Go through the records and count every line that holds "Hide". Only the number belongs in the reply.

* Provided data *
= = =
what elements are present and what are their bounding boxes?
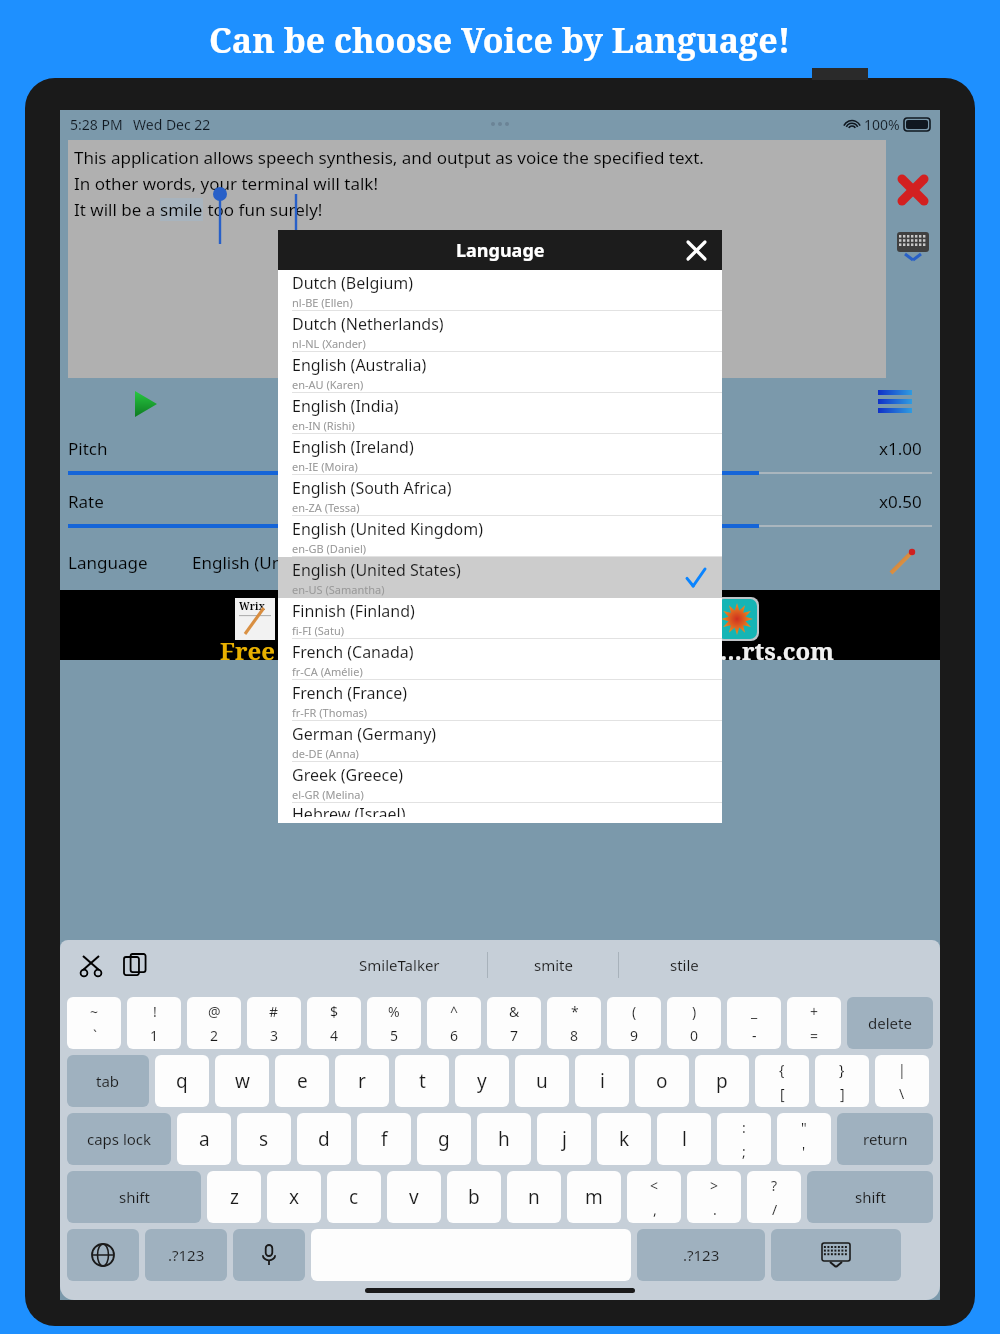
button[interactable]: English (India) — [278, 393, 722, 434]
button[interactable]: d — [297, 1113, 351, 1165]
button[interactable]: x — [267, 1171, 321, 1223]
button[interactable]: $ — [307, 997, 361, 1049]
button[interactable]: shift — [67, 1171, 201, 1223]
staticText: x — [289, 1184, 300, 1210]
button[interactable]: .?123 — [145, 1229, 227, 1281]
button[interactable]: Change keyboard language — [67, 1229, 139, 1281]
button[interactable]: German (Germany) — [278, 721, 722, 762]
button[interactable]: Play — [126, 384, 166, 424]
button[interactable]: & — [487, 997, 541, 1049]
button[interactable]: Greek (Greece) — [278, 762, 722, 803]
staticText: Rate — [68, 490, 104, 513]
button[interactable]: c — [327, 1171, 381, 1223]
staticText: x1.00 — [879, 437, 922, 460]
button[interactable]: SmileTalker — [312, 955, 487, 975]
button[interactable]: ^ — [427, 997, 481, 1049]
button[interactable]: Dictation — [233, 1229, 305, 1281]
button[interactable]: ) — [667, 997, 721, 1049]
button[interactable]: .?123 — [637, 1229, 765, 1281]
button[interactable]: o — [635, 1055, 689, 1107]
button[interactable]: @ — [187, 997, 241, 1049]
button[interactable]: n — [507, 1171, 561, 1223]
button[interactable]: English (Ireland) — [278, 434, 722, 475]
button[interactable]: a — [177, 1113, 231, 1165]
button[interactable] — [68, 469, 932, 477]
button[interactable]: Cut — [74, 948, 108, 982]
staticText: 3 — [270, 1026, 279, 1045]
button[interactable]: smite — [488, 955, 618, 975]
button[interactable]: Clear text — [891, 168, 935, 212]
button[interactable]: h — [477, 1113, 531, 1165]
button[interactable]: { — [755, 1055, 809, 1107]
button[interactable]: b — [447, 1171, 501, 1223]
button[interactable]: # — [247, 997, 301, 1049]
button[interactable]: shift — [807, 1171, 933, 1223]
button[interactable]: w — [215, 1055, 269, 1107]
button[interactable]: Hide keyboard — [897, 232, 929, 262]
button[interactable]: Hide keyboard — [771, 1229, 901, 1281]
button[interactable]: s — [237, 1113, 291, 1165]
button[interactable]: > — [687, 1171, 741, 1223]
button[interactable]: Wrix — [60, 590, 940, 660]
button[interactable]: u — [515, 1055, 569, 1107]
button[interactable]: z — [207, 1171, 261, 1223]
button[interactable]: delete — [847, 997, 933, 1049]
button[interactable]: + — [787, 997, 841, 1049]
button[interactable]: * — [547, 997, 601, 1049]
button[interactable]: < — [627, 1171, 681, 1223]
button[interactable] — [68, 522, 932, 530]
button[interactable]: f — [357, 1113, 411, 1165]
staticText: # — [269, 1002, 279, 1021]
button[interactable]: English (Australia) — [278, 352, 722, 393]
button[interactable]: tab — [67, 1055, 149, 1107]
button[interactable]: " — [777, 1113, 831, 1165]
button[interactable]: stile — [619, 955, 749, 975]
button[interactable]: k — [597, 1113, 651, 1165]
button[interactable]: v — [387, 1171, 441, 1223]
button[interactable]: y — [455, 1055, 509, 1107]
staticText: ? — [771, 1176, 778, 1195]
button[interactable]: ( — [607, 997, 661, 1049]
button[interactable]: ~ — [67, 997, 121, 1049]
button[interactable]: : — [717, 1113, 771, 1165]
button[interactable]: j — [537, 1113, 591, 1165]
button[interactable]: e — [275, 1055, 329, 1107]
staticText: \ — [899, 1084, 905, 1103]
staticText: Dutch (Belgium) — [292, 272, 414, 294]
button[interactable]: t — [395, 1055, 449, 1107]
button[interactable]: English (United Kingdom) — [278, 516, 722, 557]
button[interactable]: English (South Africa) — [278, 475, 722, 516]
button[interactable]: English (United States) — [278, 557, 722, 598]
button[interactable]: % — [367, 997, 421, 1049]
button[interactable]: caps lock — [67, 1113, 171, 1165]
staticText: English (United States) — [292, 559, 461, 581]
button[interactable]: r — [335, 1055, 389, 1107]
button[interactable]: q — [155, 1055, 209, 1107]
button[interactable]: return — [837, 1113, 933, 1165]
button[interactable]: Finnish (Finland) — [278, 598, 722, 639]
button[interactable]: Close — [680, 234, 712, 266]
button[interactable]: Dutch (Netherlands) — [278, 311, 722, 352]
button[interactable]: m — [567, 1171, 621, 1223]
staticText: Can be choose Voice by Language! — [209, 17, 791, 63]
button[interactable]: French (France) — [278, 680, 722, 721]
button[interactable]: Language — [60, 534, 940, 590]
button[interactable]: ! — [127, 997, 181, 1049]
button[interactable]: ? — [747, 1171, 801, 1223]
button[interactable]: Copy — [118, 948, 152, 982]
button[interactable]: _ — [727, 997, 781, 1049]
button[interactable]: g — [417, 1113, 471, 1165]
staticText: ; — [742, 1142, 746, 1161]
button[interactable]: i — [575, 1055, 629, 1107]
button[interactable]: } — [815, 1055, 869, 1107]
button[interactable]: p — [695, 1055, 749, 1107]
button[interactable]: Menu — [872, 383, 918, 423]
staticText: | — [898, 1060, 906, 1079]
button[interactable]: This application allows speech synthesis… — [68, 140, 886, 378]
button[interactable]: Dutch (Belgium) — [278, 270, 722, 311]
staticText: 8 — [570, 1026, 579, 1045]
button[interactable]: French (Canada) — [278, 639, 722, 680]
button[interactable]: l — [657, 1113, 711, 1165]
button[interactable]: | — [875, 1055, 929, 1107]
= = =
* The answer *
2